The centre has been responsible for uncovering more than 1000 Nazi war criminals, including Adolf Eichmann, sometimes referred to as "the architect of the Holocaust". The office was also interested in the whereabouts of alleged Nazi war criminals who may have escaped justice, including those individuals who escaped through the Nazi ratlines to havens in South America, particularly to Argentina, Paraguay, Brazil, and Chile.

This Centre closed in 1954.

==History==
Simon Wiesenthal was a Holocaust survivor who was noted for his work as a Nazi hunter who pursued Nazi war criminals. After being liberated from the Mauthausen-Gusen concentration camp by the U.S. Army, Wiesenthal began gathering and preparing evidence on Nazi atrocities for the War Crimes Section of the United States Army. When his association with the United States Army ended in 1947, Wiesenthal and thirty volunteers opened the Jewish Historical Documentation Centre in Linz, Austria, for the purpose of assembling evidence for future trials. However, as the Cold War between the United States and the Soviet Union intensified, both sides lost interest in prosecuting Germans, and Wiesenthal's volunteers, succumbing to frustration, drifted away to more ordinary pursuits. In 1954, the office in Linz was closed, and its files were given to the Yad Vashem Archives in Israel, except for the dossier on Adolf Eichmann.

==Successor==
In 1959, acting on information provided by Wiesenthal and other Nazi hunters, Eichmann was captured by Mossad agents in Argentina, transported to Israel where he was tried and executed. Encouraged, in 1961, Simon Wiesenthal founded the Documentation Centre of the Association of Jewish Victims of the Nazi Regime (Dokumentationszentrum des Bundes Jüdischer Verfolgter des Naziregimes) in Vienna, which concentrated exclusively on the hunting of war criminals.

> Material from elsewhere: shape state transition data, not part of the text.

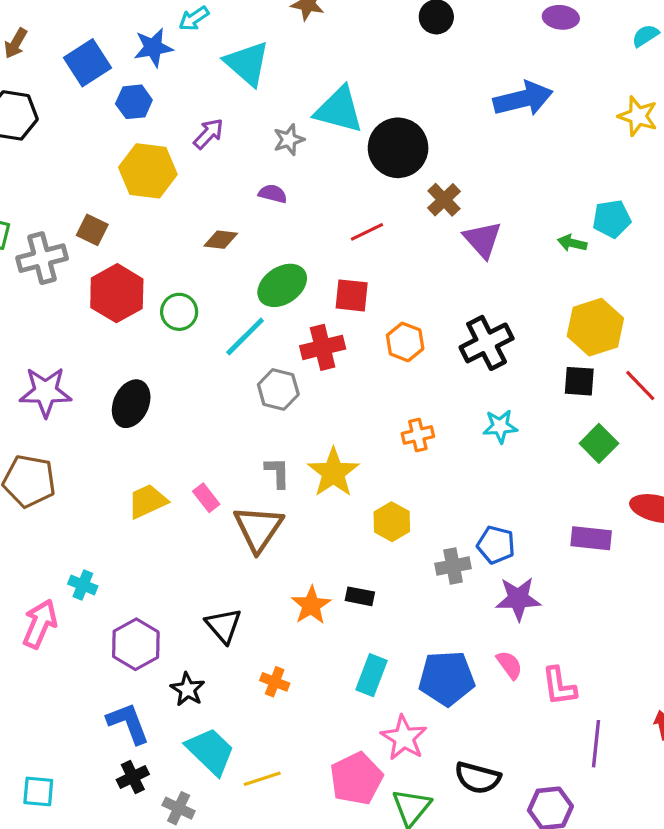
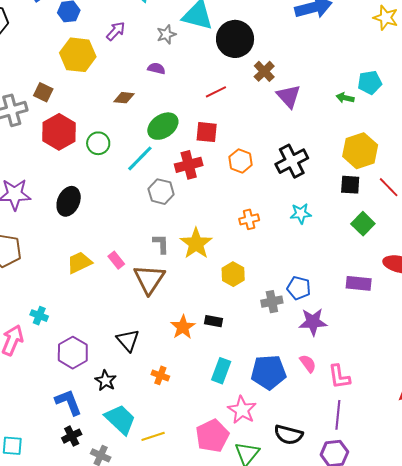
purple line: (596, 744) -> (338, 415), moved

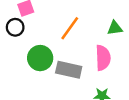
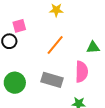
green circle: (40, 58) -> (15, 83), moved

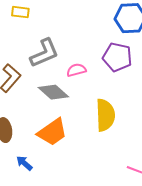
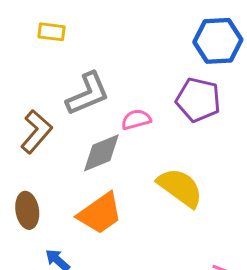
gray diamond: (53, 92) -> (101, 153), turned -64
yellow semicircle: (105, 115) -> (180, 188), turned -52

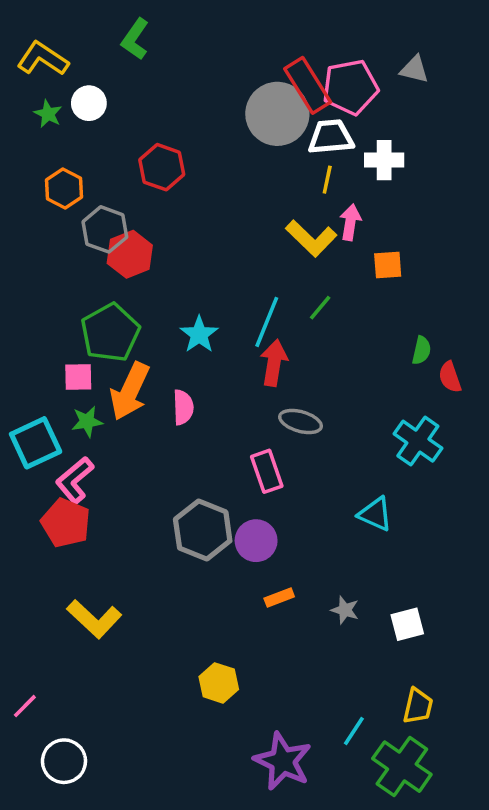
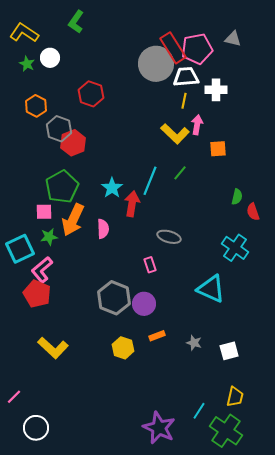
red arrow: (274, 363) -> (132, 204), moved
pink rectangle: (267, 471) -> (150, 265), size x0.7
cyan triangle: (375, 514) -> (211, 289), size x1.4
yellow hexagon: (219, 683) -> (123, 348), moved

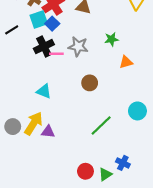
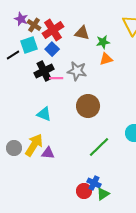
cyan square: (39, 19) -> (29, 45), moved
green star: (111, 39) -> (103, 42), moved
orange triangle: (126, 62) -> (106, 59), moved
brown circle: (90, 83) -> (88, 106), size x1.5
blue cross: (123, 163) -> (94, 183), moved

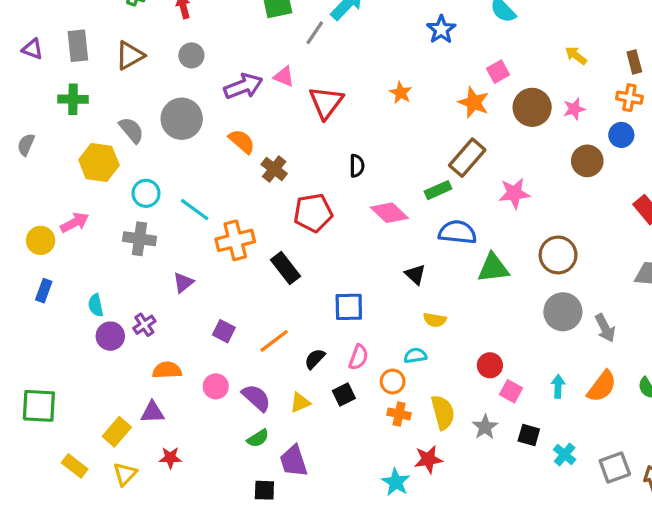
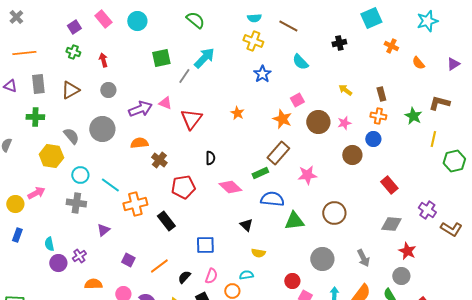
orange semicircle: (242, 141) -> (139, 143), turned -48
gray circle: (563, 312) -> (322, 259), moved

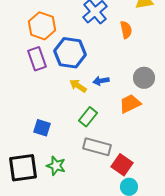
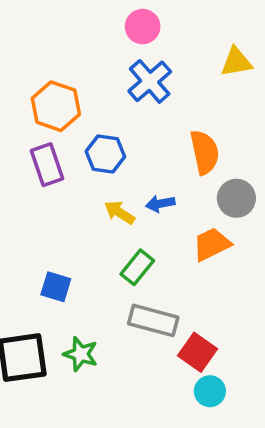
orange semicircle: (126, 30) -> (205, 152), moved, size x1.4
blue hexagon: (70, 53) -> (105, 154), size x0.7

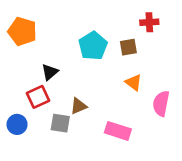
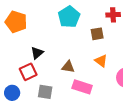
cyan pentagon: (93, 46) -> (69, 17), moved
brown triangle: (79, 106) -> (68, 67), moved, turned 32
pink rectangle: (118, 131) -> (82, 87), moved

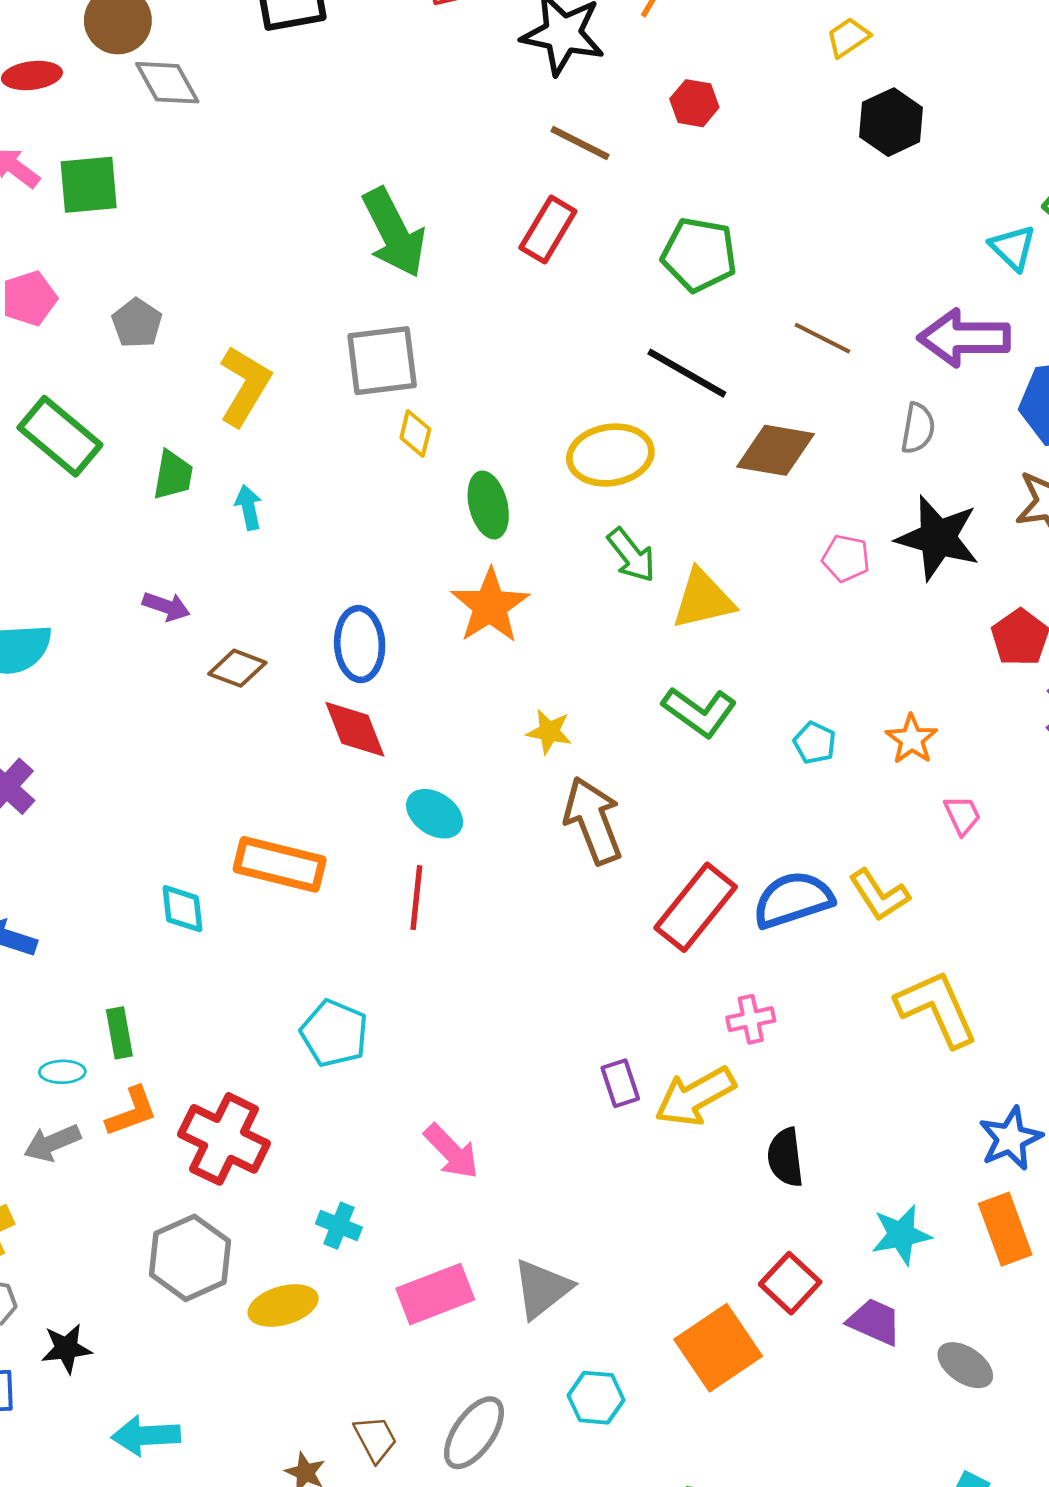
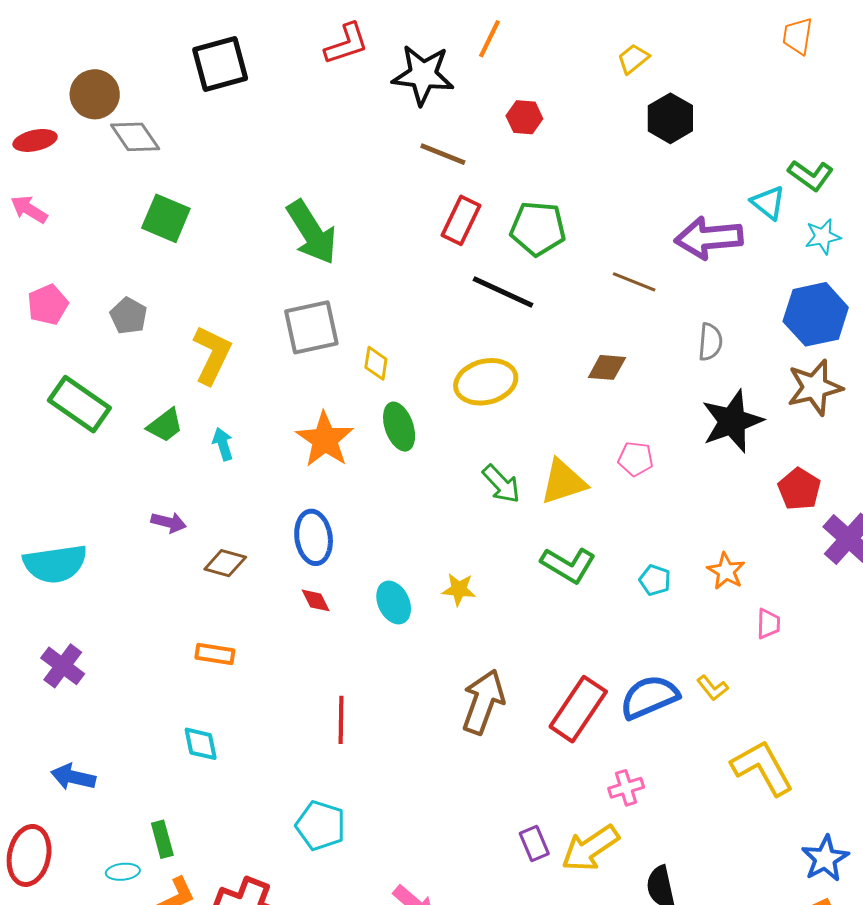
green square: (89, 185) -> (166, 218), moved, turned 33
red rectangle: (548, 230) -> (461, 220), moved
purple arrow: (964, 338) -> (709, 238), moved
black line: (687, 373) -> (503, 292), moved
yellow diamond: (415, 433) -> (376, 363), moved
brown diamond: (775, 450) -> (607, 367), size x0.7
green trapezoid: (173, 475) -> (165, 425), turned 48
black star: (938, 538) -> (732, 421), turned -30
green arrow: (631, 555) -> (501, 484), moved
pink pentagon: (846, 558) -> (636, 459), moved
orange star: (490, 606) -> (325, 440), moved
red diamond: (355, 729) -> (316, 600), size x0.6
cyan ellipse: (435, 814) -> (394, 603), moved, turned 36
pink trapezoid: (962, 815) -> (768, 624), turned 32
brown arrow: (593, 821) -> (483, 702), moved, turned 46
orange rectangle: (280, 864) -> (215, 654), moved, size x0.6
yellow L-shape: (879, 895) -> (712, 688), size x0.7
red line: (416, 898) -> (341, 720), moved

The centre in Vienna was housed in a nondescript, sparsely furnished three-room office in Vienna's old Jewish quarter with a staff of four, including Wiesenthal. The centre had open files on about 2,000 cases, however, Wiesenthal estimated that about 150,000 Nazis were involved in war crimes and that his office's extensive archives were just "the tip of the iceberg". According to the centre, about 40,000 Nazis have been tried for war crimes since the end of the war, and most were found guilty.

The centre developed a department to track anti-Semitism and right-wing extremism. Since 2003, the association has been indexing its holdings with the aid of an electronic database to increase its availability for users. The Centre is an integral, but independent part of the Vienna Wiesenthal Institute for Holocaust Studies (VWI).